Una volta concluse queste esposizioni, la giornata potrebbe essere dedicata alla scoperta di Palazzo Ducale, che ora ospita una splendida mostra di gioielli della collezione Al Thani, ammirabile fino al 3 gennaio 2018. Oltre alla visita del Palazzo, che da sola richiede mezza giornata e per la quale merita il noleggio dell’audioguida, consiglio caldamente la visita guidata dei percorsi segreti, che permette di vedere luoghi non visitabili liberamente, quali i Pozzi e i Piombi, oltre ad ambienti dedicati all’amministrazione della Serenissima: il percorso, che richiede la prenotazione anticipata e ha un biglietto a sé, permette di conoscere la storia politica e civile della città, la sua organizzazione e l’amministrazione della giustizia.

Palazzo Ducale, Sala del Maggior Consiglio @ http://palazzoducale.visitmuve.it

Per visitare il Palazzo si può acquistare il biglietto unico, con validità tre mesi, che consente anche l’accesso al Museo Archeologico, al Museo Correr e alla Biblioteca Marciana (oltre che all’esposizione temporanea), oppure il Museum Pass che dà accesso a tutti i musei civici veneziani e che ha validità sei mesi dalla data dell’acquisto.

Una volta in piazza San Marco, è impossibile – a meno di non essere davvero molto stanchi… – non visitare la Basilica, sul cui spigolo verso l’ingresso al Palazzo Ducale si trova il celebre gruppo dei Tetrarchi in prezioso porfido rosso.
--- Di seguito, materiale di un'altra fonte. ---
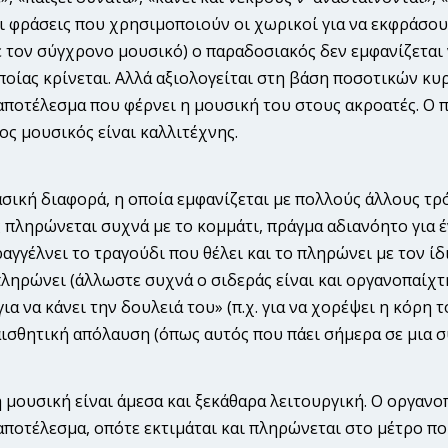
οι φράσεις που χρησιμοποιούν οι χωρικοί για να εκφράσο
ε τον σύγχρονο μουσικό) ο παραδοσιακός δεν εμφανίζεται ν
ποίας κρίνεται. Αλλά αξιολογείται στη βάση ποσοτικών κ
ποτέλε­σμα που φέρνει η μουσική του στους ακροατές. Ο π
ς μουσικός είναι καλλιτέχνης.
ασική διαφορά, η οποία εμφανίζεται με πολλούς άλλους τρ
 πληρώνεται συχνά με το κομμάτι, πράγμα αδιανόητο για 
αγγέλνει το τραγούδι που θέλει και το πληρώνει με τον ί
πληρώνει (άλλωστε συχνά ο σιδεράς είναι και οργανοπαίχτη
ια να κάνει την δουλειά του» (π.χ. για να χορέψει η κόρη τ
αισθητική απόλαυση (όπως αυτός που πάει σήμερα σε μια σ
μουσική είναι άμεσα και ξεκάθαρα λειτουργική. Ο οργανοπ
ποτέλεσμα, οπότε εκτιμάται και πληρώνεται στο μέτρο που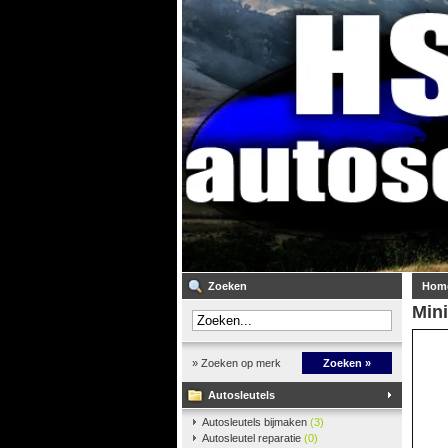
Zoeken
Hom
Mini
» Zoeken op merk
Zoeken »
Autosleutels
Autosleutels bijmaken
(3)
Autosleutel reparatie
(0)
Piazza San Marco con l’acqua alta

L’ingresso è libero e gratuito e, prima nel nartece e poi all’interno, lo sguardo è inevitabilmente attirato dai meravigliosi mosaici in vari colori e a foglia d’oro che coprono le volte e le cupole, che rappresentano un ricco programma iconografico sviluppato lungo otto secoli di storia; merita grande attenzione anche lo straordinario pavimento in marmo che, come un immenso tappeto, riveste tutta l’area della basilica (ben 2099 metri quadrati), con motivi geometrici e figure animali.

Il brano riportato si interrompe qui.